If a line in the listing below includes the string "side", pull it out.

**Records supplied**.

######

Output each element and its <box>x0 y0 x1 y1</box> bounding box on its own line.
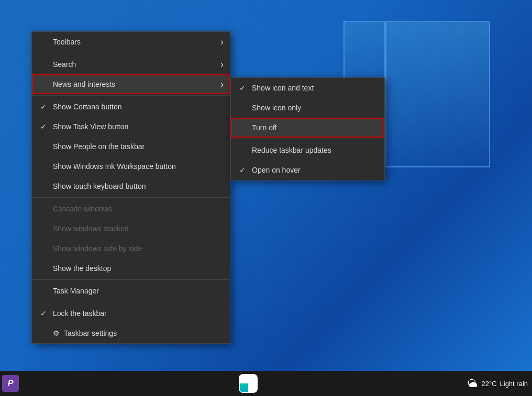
p-icon[interactable]: P <box>2 375 19 392</box>
menu-label-show-task-view: Show Task View button <box>53 122 221 131</box>
taskbar: P 🌥 22°C Light rain <box>0 371 532 396</box>
divider-after-show-desktop <box>32 279 230 280</box>
menu-label-taskbar-settings: Taskbar settings <box>64 329 221 337</box>
menu-label-cascade: Cascade windows <box>53 205 221 213</box>
arrow-search: › <box>220 59 224 70</box>
sub-label-show-icon-only: Show icon only <box>252 104 301 112</box>
weather-desc: Light rain <box>500 380 528 388</box>
menu-label-show-cortana: Show Cortana button <box>53 103 221 111</box>
gear-icon: ⚙ <box>53 329 60 337</box>
menu-label-show-touch: Show touch keyboard button <box>53 182 221 190</box>
menu-label-search: Search <box>53 60 221 69</box>
menu-item-show-task-view[interactable]: ✓Show Task View button <box>32 117 230 137</box>
arrow-news-and-interests: › <box>220 79 224 90</box>
sub-menu-item-turn-off[interactable]: Turn off <box>231 118 384 138</box>
menu-item-search[interactable]: Search› <box>32 54 230 74</box>
menu-label-show-ink: Show Windows Ink Workspace button <box>53 162 221 171</box>
menu-item-taskbar-settings[interactable]: ⚙Taskbar settings <box>32 323 230 343</box>
sub-menu-item-open-on-hover[interactable]: ✓Open on hover <box>231 160 384 180</box>
taskbar-left: P <box>0 371 25 396</box>
sub-divider-after-turn-off <box>231 139 384 139</box>
menu-item-show-cortana[interactable]: ✓Show Cortana button <box>32 97 230 117</box>
divider-after-task-manager <box>32 302 230 302</box>
window-shape-1 <box>385 21 490 167</box>
sub-label-open-on-hover: Open on hover <box>252 166 301 174</box>
check-lock-taskbar: ✓ <box>40 309 51 318</box>
weather-icon: 🌥 <box>468 378 478 390</box>
menu-item-lock-taskbar[interactable]: ✓Lock the taskbar <box>32 303 230 323</box>
weather-temp: 22°C <box>481 380 496 388</box>
menu-item-show-people[interactable]: Show People on the taskbar <box>32 137 230 156</box>
divider-after-show-touch <box>32 197 230 198</box>
menu-item-show-ink[interactable]: Show Windows Ink Workspace button <box>32 156 230 176</box>
menu-label-task-manager: Task Manager <box>53 287 221 295</box>
menu-label-show-side-by-side: Show windows side by side <box>53 244 221 253</box>
sub-label-show-icon-text: Show icon and text <box>252 84 314 92</box>
sub-check-show-icon-text: ✓ <box>239 84 250 92</box>
check-show-task-view: ✓ <box>40 122 51 131</box>
check-show-cortana: ✓ <box>40 103 51 111</box>
white-app-icon <box>239 374 258 393</box>
sub-label-reduce-updates: Reduce taskbar updates <box>252 146 331 154</box>
menu-item-toolbars[interactable]: Toolbars› <box>32 32 230 52</box>
sub-check-open-on-hover: ✓ <box>239 166 250 174</box>
menu-label-news-and-interests: News and interests <box>53 80 221 88</box>
context-menu-sub: ✓Show icon and textShow icon onlyTurn of… <box>230 77 385 180</box>
menu-item-show-side-by-side: Show windows side by side <box>32 239 230 258</box>
menu-label-lock-taskbar: Lock the taskbar <box>53 309 221 318</box>
menu-item-task-manager[interactable]: Task Manager <box>32 281 230 301</box>
divider-after-news-and-interests <box>32 95 230 96</box>
menu-item-show-touch[interactable]: Show touch keyboard button <box>32 176 230 196</box>
menu-label-show-stacked: Show windows stacked <box>53 224 221 233</box>
menu-label-toolbars: Toolbars <box>53 38 221 46</box>
menu-item-show-stacked: Show windows stacked <box>32 219 230 239</box>
menu-item-cascade: Cascade windows <box>32 199 230 219</box>
arrow-toolbars: › <box>220 37 224 48</box>
menu-label-show-desktop: Show the desktop <box>53 264 221 273</box>
app-icon-area[interactable] <box>239 374 258 393</box>
menu-item-news-and-interests[interactable]: News and interests› <box>32 74 230 94</box>
divider-after-toolbars <box>32 53 230 53</box>
desktop: Toolbars›Search›News and interests›✓Show… <box>0 0 532 396</box>
sub-menu-item-show-icon-text[interactable]: ✓Show icon and text <box>231 78 384 98</box>
menu-label-show-people: Show People on the taskbar <box>53 142 221 151</box>
sub-label-turn-off: Turn off <box>252 123 276 132</box>
sub-menu-item-show-icon-only[interactable]: Show icon only <box>231 98 384 118</box>
sub-menu-item-reduce-updates[interactable]: Reduce taskbar updates <box>231 140 384 160</box>
context-menu-main: Toolbars›Search›News and interests›✓Show… <box>31 31 230 344</box>
menu-item-show-desktop[interactable]: Show the desktop <box>32 258 230 278</box>
taskbar-right: 🌥 22°C Light rain <box>468 378 528 390</box>
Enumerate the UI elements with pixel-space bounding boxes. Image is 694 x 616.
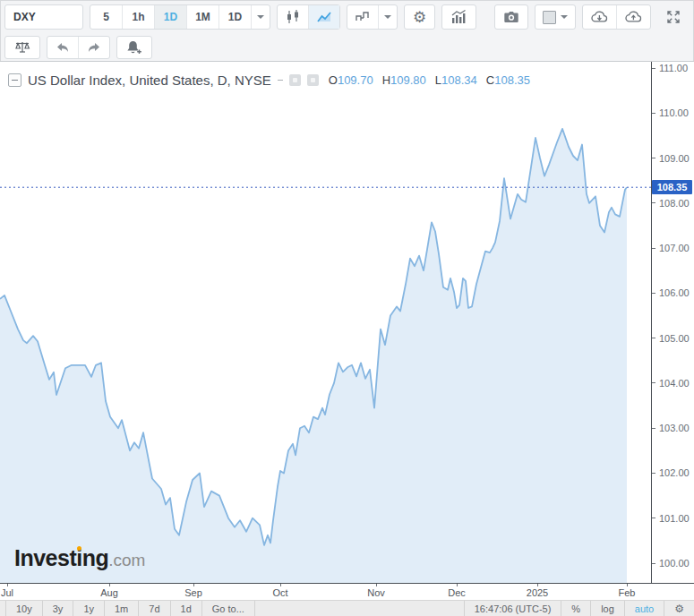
instrument-title[interactable]: US Dollar Index, United States, D, NYSE (28, 73, 271, 88)
interval-button-5-0[interactable]: 5 (90, 5, 123, 29)
area-chart-icon (316, 9, 332, 25)
price-tick-102.00: 102.00 (652, 467, 690, 478)
logo-text: Invest (14, 545, 76, 570)
price-tick-101.00: 101.00 (652, 513, 690, 524)
interval-button-1d-2[interactable]: 1D (155, 5, 187, 29)
undo-button[interactable] (47, 37, 79, 58)
theme-button[interactable] (535, 5, 575, 29)
snapshot-camera-button[interactable] (494, 4, 528, 30)
logo-i: i (76, 545, 81, 570)
time-tickmark (457, 584, 458, 586)
price-tick-110.00: 110.00 (652, 107, 689, 118)
range-button-1y[interactable]: 1y (73, 601, 105, 616)
logo-suffix: .com (108, 551, 145, 569)
symbol-input[interactable]: DXY (4, 4, 83, 30)
ohlc-c: C108.35 (486, 73, 530, 87)
price-plot[interactable] (0, 62, 651, 583)
goto-button[interactable]: Go to... (202, 601, 255, 616)
chevron-down-icon (561, 15, 568, 19)
time-tick-Jul: Jul (1, 587, 13, 598)
indicators-button[interactable] (441, 4, 476, 30)
alert-bell-plus-icon (125, 39, 143, 56)
time-tick-Sep: Sep (184, 587, 202, 598)
ohlc-l: L108.34 (435, 73, 477, 87)
logo-dot-icon (77, 546, 81, 551)
range-button-1d[interactable]: 1d (171, 601, 202, 616)
price-tick-108.00: 108.00 (652, 198, 690, 209)
time-tick-Feb: Feb (619, 587, 636, 598)
save-chart-button[interactable] (617, 5, 650, 29)
time-tick-Dec: Dec (448, 587, 466, 598)
settings-button[interactable]: ⚙ (404, 4, 435, 30)
drawing-toolbar (0, 34, 694, 61)
range-button-3y[interactable]: 3y (43, 601, 74, 616)
camera-icon (503, 9, 519, 25)
theme-group (535, 4, 576, 30)
price-tick-111.00: 111.00 (652, 63, 688, 73)
candlestick-chart-icon (285, 9, 301, 25)
chevron-down-icon (257, 15, 264, 19)
last-price-label: 108.35 (652, 180, 692, 194)
load-chart-button[interactable] (583, 5, 617, 29)
title-menu-dash-icon[interactable] (278, 80, 283, 81)
price-tick-106.00: 106.00 (652, 287, 690, 298)
percent-scale-button[interactable]: % (561, 601, 590, 616)
step-chart-button[interactable] (347, 5, 379, 29)
candlestick-chart-button[interactable] (278, 5, 309, 29)
step-chart-icon (355, 9, 371, 25)
cloud-group (582, 4, 651, 30)
time-tickmark (376, 584, 377, 586)
time-axis[interactable]: JulAugSepOctNovDec2025Feb (0, 583, 694, 601)
interval-button-1d-4[interactable]: 1D (219, 5, 252, 29)
ohlc-o: O109.70 (329, 73, 373, 87)
redo-button[interactable] (79, 37, 109, 58)
collapse-legend-icon[interactable] (8, 73, 21, 87)
bottom-toolbar: 10y3y1y1m7d1dGo to... 16:47:06 (UTC-5) %… (0, 600, 694, 616)
range-button-1m[interactable]: 1m (105, 601, 139, 616)
chevron-down-icon (384, 15, 391, 19)
area-chart-button[interactable] (309, 5, 339, 29)
range-button-10y[interactable]: 10y (5, 601, 43, 616)
cloud-download-icon (590, 9, 609, 25)
auto-scale-button[interactable]: auto (624, 601, 664, 616)
compare-button[interactable] (4, 36, 40, 59)
time-tick-Aug: Aug (100, 587, 118, 598)
cloud-upload-icon (624, 9, 643, 25)
log-scale-button[interactable]: log (590, 601, 624, 616)
clock-label[interactable]: 16:47:06 (UTC-5) (464, 601, 561, 616)
chart-pane[interactable]: US Dollar Index, United States, D, NYSE … (0, 61, 694, 600)
legend-toggle-icon[interactable] (289, 74, 301, 86)
price-axis[interactable]: 111.00110.00109.00108.00107.00106.00105.… (651, 62, 694, 583)
investing-logo: Investing.com (14, 545, 145, 571)
chart-style-dropdown-button[interactable] (379, 5, 397, 29)
range-button-7d[interactable]: 7d (139, 601, 170, 616)
time-tickmark (627, 584, 628, 586)
legend-toggle-icon-2[interactable] (307, 74, 319, 86)
top-toolbar: DXY 51h1D1M1D (0, 0, 694, 34)
ohlc-values: O109.70H109.80L108.34C108.35 (329, 73, 530, 87)
fullscreen-icon (665, 9, 681, 25)
chart-style-group (347, 4, 398, 30)
ohlc-h: H109.80 (382, 73, 426, 87)
interval-group: 51h1D1M1D (90, 4, 270, 30)
time-tickmark (280, 584, 281, 586)
interval-button-1m-3[interactable]: 1M (187, 5, 219, 29)
price-tick-109.00: 109.00 (652, 153, 690, 164)
time-tick-2025: 2025 (527, 587, 548, 598)
fullscreen-button[interactable] (657, 4, 690, 30)
logo-text-end: ng (82, 545, 109, 570)
time-tickmark (109, 584, 110, 586)
undo-icon (55, 39, 71, 56)
interval-button-1h-1[interactable]: 1h (123, 5, 155, 29)
time-tickmark (193, 584, 194, 586)
time-tick-Oct: Oct (272, 587, 287, 598)
time-tickmark (7, 584, 8, 586)
interval-dropdown-button[interactable] (252, 5, 270, 29)
undo-redo-group (47, 36, 110, 59)
price-tick-100.00: 100.00 (652, 558, 690, 569)
bottom-settings-button[interactable]: ⚙ (664, 601, 694, 616)
theme-swatch-icon (543, 11, 556, 24)
add-alert-button[interactable] (116, 36, 152, 59)
compare-scales-icon (13, 40, 31, 55)
gear-icon: ⚙ (413, 10, 426, 25)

######

**Result**.
menu-label-show-side-by-side: Show windows side by side <box>53 244 221 253</box>
menu-item-show-side-by-side: Show windows side by side <box>32 239 230 258</box>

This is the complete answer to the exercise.